[Records from a collection]
☆ ☆ ☆

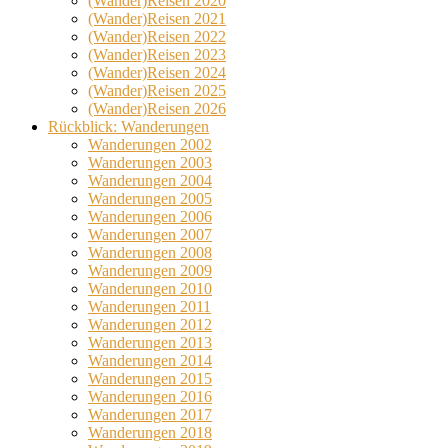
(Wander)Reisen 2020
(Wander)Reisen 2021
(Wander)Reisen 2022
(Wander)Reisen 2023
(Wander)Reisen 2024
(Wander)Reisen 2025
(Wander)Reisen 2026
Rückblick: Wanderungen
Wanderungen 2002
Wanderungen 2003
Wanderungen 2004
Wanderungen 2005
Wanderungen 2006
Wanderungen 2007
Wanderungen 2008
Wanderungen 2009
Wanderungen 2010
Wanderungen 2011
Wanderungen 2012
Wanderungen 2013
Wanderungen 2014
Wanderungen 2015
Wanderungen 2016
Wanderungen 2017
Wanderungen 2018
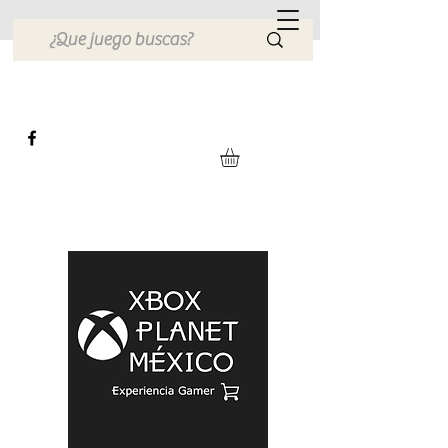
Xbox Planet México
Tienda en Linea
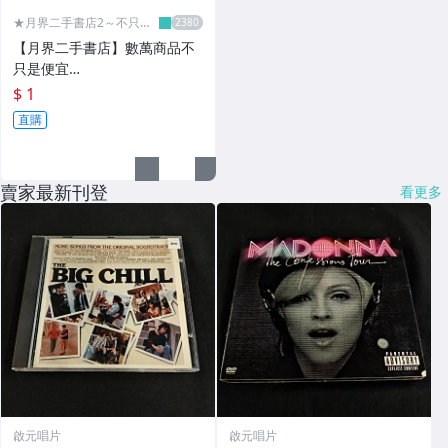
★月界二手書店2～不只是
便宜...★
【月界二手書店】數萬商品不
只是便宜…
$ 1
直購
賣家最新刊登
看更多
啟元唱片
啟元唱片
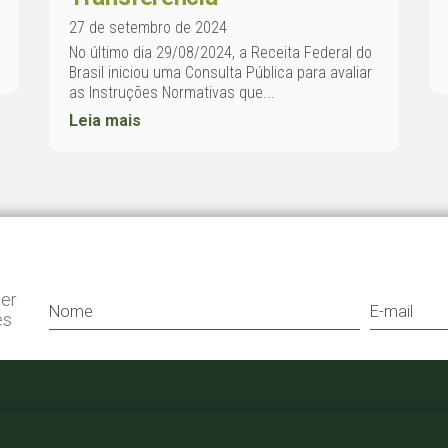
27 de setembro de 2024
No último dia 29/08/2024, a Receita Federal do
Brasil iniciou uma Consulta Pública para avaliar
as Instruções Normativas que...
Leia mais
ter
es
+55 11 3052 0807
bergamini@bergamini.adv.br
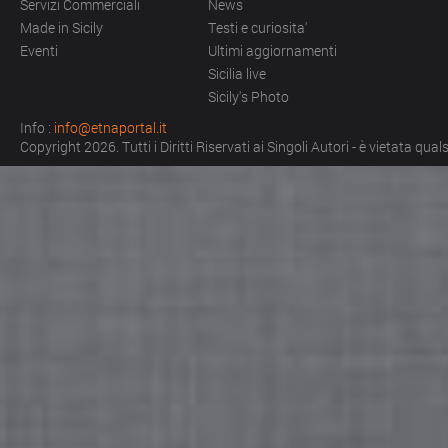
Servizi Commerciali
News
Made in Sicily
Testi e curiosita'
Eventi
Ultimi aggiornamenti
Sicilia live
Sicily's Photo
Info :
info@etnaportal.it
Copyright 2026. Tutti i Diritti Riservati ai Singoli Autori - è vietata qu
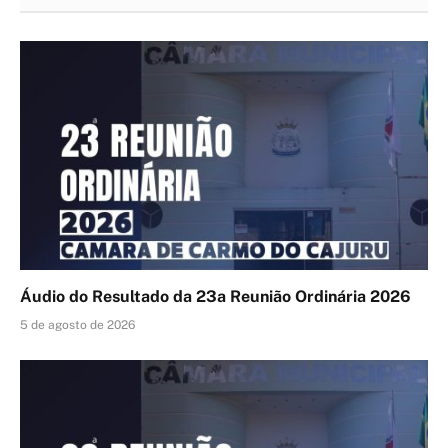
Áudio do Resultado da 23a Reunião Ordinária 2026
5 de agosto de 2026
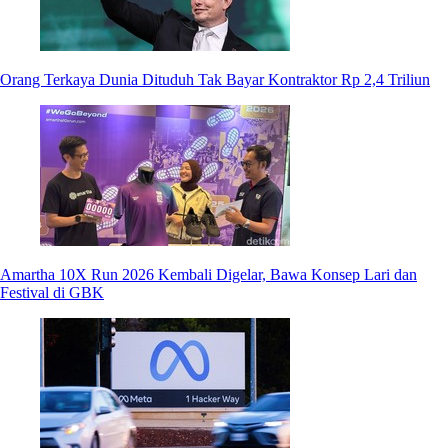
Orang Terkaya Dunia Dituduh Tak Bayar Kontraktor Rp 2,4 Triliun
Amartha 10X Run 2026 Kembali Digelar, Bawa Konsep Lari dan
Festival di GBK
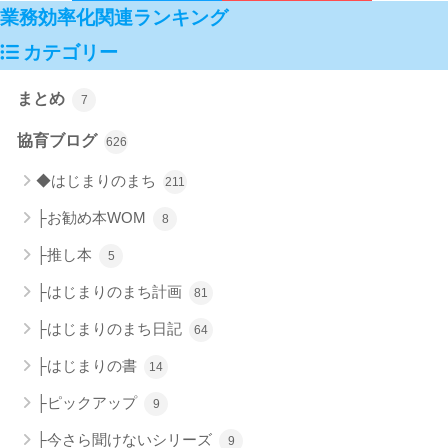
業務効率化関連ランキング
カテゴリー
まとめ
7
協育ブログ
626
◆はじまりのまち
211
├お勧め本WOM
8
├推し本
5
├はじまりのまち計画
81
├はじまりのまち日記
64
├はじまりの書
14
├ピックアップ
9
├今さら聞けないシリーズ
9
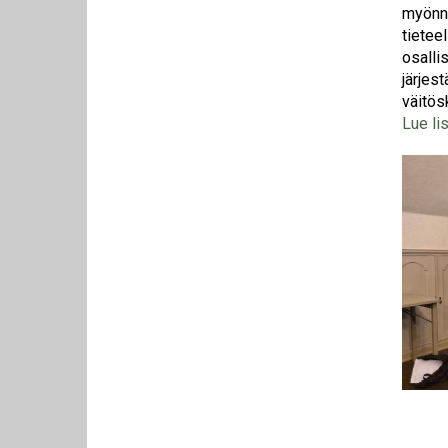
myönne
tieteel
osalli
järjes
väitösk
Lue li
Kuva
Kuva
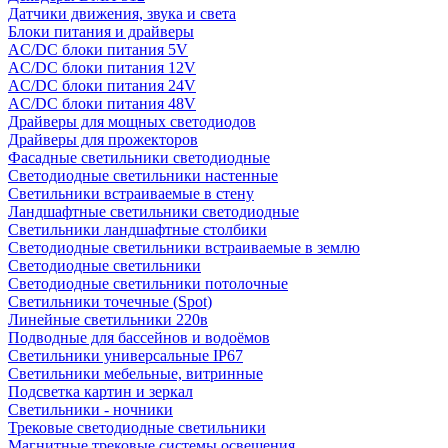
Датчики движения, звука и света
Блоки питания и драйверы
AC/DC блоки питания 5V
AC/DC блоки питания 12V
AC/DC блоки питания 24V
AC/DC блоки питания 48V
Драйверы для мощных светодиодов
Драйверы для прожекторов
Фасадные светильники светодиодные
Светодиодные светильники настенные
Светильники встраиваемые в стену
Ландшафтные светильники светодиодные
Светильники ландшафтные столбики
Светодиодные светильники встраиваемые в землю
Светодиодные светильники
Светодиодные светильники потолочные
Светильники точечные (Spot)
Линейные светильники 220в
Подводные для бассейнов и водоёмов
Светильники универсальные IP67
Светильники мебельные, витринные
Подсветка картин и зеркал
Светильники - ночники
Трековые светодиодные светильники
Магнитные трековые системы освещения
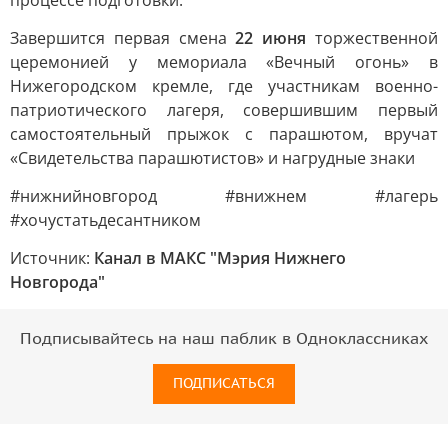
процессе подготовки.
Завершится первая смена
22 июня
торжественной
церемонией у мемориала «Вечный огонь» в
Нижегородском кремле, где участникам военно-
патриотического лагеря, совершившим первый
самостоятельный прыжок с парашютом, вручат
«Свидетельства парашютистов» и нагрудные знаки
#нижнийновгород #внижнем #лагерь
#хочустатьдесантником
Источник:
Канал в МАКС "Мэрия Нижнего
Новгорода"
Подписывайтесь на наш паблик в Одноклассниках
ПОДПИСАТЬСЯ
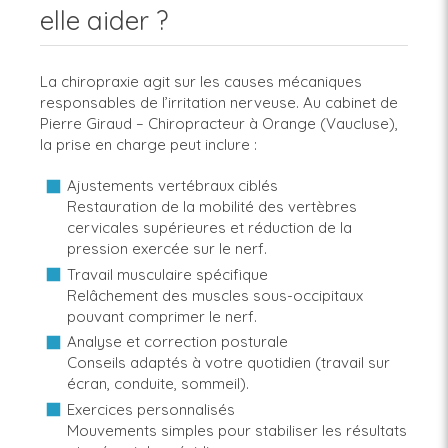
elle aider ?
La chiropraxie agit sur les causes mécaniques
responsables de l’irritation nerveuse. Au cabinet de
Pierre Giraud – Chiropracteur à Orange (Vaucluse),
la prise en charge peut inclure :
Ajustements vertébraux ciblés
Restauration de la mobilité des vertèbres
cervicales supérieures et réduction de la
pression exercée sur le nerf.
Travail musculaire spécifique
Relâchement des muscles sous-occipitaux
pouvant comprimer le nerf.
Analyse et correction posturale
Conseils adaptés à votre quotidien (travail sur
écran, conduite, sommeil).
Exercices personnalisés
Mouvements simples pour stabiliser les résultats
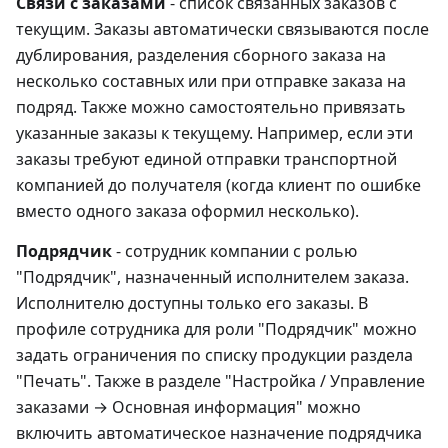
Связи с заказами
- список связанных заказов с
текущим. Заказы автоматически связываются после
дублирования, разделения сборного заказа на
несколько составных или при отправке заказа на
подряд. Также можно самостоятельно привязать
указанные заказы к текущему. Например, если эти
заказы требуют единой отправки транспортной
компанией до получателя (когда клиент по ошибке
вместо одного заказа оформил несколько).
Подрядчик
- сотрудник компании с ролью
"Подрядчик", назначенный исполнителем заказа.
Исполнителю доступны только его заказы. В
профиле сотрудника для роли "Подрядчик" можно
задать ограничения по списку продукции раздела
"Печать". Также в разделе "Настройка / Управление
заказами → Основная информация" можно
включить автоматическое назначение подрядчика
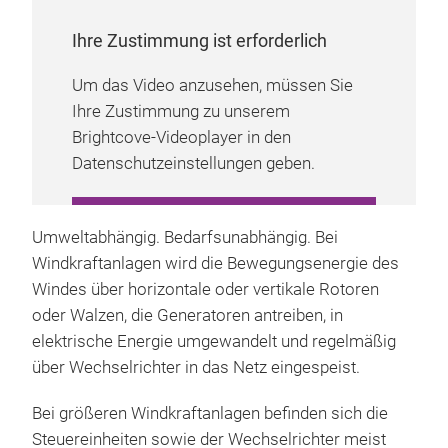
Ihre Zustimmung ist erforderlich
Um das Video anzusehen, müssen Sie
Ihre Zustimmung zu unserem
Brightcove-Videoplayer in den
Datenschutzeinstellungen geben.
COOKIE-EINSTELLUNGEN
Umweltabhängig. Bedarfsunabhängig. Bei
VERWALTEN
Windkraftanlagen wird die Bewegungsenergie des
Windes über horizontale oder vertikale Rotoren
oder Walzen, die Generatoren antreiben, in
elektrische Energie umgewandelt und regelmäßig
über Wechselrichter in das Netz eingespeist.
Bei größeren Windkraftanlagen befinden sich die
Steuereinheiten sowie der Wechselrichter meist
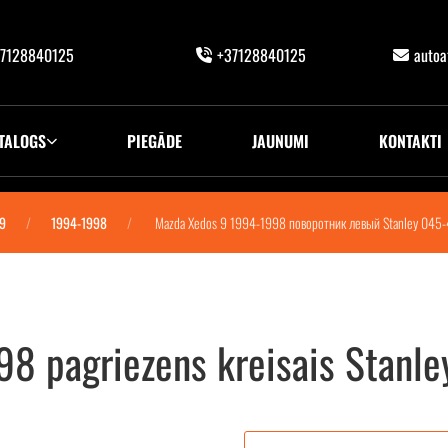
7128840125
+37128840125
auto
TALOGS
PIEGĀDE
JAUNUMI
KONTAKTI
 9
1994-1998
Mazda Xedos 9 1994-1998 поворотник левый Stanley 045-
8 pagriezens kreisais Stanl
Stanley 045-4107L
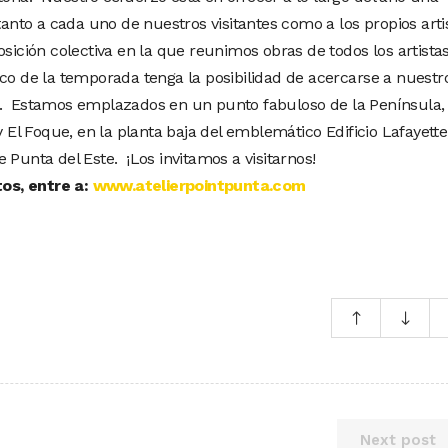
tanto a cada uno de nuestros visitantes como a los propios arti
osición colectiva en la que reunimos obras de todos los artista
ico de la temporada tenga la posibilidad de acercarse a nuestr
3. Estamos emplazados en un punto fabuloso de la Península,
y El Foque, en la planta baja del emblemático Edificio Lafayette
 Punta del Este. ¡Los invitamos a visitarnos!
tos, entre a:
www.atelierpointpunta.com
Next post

☆ ☆ ☆

▸ **BRIEF**:
After removing each picture, print the entries above exactly as they were.

▸ **ANSWER BOX**:
(Wander)Reisen 2020
(Wander)Reisen 2021
(Wander)Reisen 2022
(Wander)Reisen 2023
(Wander)Reisen 2024
(Wander)Reisen 2025
(Wander)Reisen 2026
Rückblick: Wanderungen
Wanderungen 2002
Wanderungen 2003
Wanderungen 2004
Wanderungen 2005
Wanderungen 2006
Wanderungen 2007
Wanderungen 2008
Wanderungen 2009
Wanderungen 2010
Wanderungen 2011
Wanderungen 2012
Wanderungen 2013
Wanderungen 2014
Wanderungen 2015
Wanderungen 2016
Wanderungen 2017
Wanderungen 2018
Xbox Planet México
Tienda en Linea
★月界二手書店2～不只是
便宜...★
【月界二手書店】數萬商品不
只是便宜…
$ 1
直購
賣家最新刊登
看更多
啟元唱片
啟元唱片
27 de setembro de 2024
No último dia 29/08/2024, a Receita Federal do
Brasil iniciou uma Consulta Pública para avaliar
as Instruções Normativas que...
Leia mais
ter
es
+55 11 3052 0807
bergamini@bergamini.adv.br
Servizi Commerciali
News
Made in Sicily
Testi e curiosita'
Eventi
Ultimi aggiornamenti
Sicilia live
Sicily's Photo
Info :
info@etnaportal.it
Copyright 2026. Tutti i Diritti Riservati ai Singoli Autori - è vietata qu
Áudio do Resultado da 23a Reunião Ordinária 2026
5 de agosto de 2026
Orang Terkaya Dunia Dituduh Tak Bayar Kontraktor Rp 2,4 Triliun
Amartha 10X Run 2026 Kembali Digelar, Bawa Konsep Lari dan
Festival di GBK
業務効率化関連ランキング
カテゴリー
まとめ
7
協育ブログ
626
◆はじまりのまち
211
├お勧め本WOM
8
├推し本
5
├はじまりのまち計画
81
├はじまりのまち日記
64
├はじまりの書
14
├ピックアップ
9
├今さら聞けないシリーズ
9
myönne
tieteel
osalli
järjes
väitösk
Lue li
Kuva
Kuva
Датчики движения, звука и света
Блоки питания и драйверы
AC/DC блоки питания 5V
AC/DC блоки питания 12V
AC/DC блоки питания 24V
AC/DC блоки питания 48V
Драйверы для мощных светодиодов
Драйверы для прожекторов
Фасадные светильники светодиодные
Светодиодные светильники настенные
Светильники встраиваемые в стену
Ландшафтные светильники светодиодные
Светильники ландшафтные столбики
Светодиодные светильники встраиваемые в землю
Светодиодные светильники
Светодиодные светильники потолочные
Светильники точечные (Spot)
Линейные светильники 220в
Подводные для бассейнов и водоёмов
Светильники универсальные IP67
Светильники мебельные, витринные
Подсветка картин и зеркал
Светильники - ночники
Трековые светодиодные светильники
Магнитные трековые системы освещения
процессе подготовки.
Завершится первая смена
22 июня
торжественной
церемонией у мемориала «Вечный огонь» в
Нижегородском кремле, где участникам военно-
патриотического лагеря, совершившим первый
самостоятельный прыжок с парашютом, вручат
«Свидетельства парашютистов» и нагрудные знаки
#нижнийновгород #внижнем #лагерь
#хочустатьдесантником
Источник:
Канал в МАКС "Мэрия Нижнего
Новгорода"
Подписывайтесь на наш паблик в Одноклассниках
ПОДПИСАТЬСЯ
elle aider ?
La chiropraxie agit sur les causes mécaniques
responsables de l’irritation nerveuse. Au cabinet de
Pierre Giraud – Chiropracteur à Orange (Vaucluse),
la prise en charge peut inclure :
Ajustements vertébraux ciblés
Restauration de la mobilité des vertèbres
cervicales supérieures et réduction de la
pression exercée sur le nerf.
Travail musculaire spécifique
Relâchement des muscles sous-occipitaux
pouvant comprimer le nerf.
Analyse et correction posturale
Conseils adaptés à votre quotidien (travail sur
écran, conduite, sommeil).
Exercices personnalisés
Mouvements simples pour stabiliser les résultats
Связи с заказами
- список связанных заказов с
текущим. Заказы автоматически связываются после
дублирования, разделения сборного заказа на
несколько составных или при отправке заказа на
подряд. Также можно самостоятельно привязать
указанные заказы к текущему. Например, если эти
заказы требуют единой отправки транспортной
компанией до получателя (когда клиент по ошибке
вместо одного заказа оформил несколько).
Подрядчик
- сотрудник компании с ролью
"Подрядчик", назначенный исполнителем заказа.
Исполнителю доступны только его заказы. В
профиле сотрудника для роли "Подрядчик" можно
задать ограничения по списку продукции раздела
"Печать". Также в разделе "Настройка / Управление
заказами → Основная информация" можно
включить автоматическое назначение подрядчика
Ihre Zustimmung ist erforderlich
Um das Video anzusehen, müssen Sie
Ihre Zustimmung zu unserem
Brightcove-Videoplayer in den
Datenschutzeinstellungen geben.
COOKIE-EINSTELLUNGEN
Umweltabhängig. Bedarfsunabhängig. Bei
VERWALTEN
Windkraftanlagen wird die Bewegungsenergie des
Windes über horizontale oder vertikale Rotoren
oder Walzen, die Generatoren antreiben, in
elektrische Energie umgewandelt und regelmäßig
über Wechselrichter in das Netz eingespeist.
Bei größeren Windkraftanlagen befinden sich die
Steuereinheiten sowie der Wechselrichter meist
7128840125
+37128840125
auto
TALOGS
PIEGĀDE
JAUNUMI
KONTAKTI
 9
1994-1998
Mazda Xedos 9 1994-1998 поворотник левый Stanley 045-
8 pagriezens kreisais Stanl
Stanley 045-4107L
tanto a cada uno de nuestros visitantes como a los propios arti
osición colectiva en la que reunimos obras de todos los artista
ico de la temporada tenga la posibilidad de acercarse a nuestr
3. Estamos emplazados en un punto fabuloso de la Península,
y El Foque, en la planta baja del emblemático Edificio Lafayette
 Punta del Este. ¡Los invitamos a visitarnos!
tos, entre a:
www.atelierpointpunta.com
Next post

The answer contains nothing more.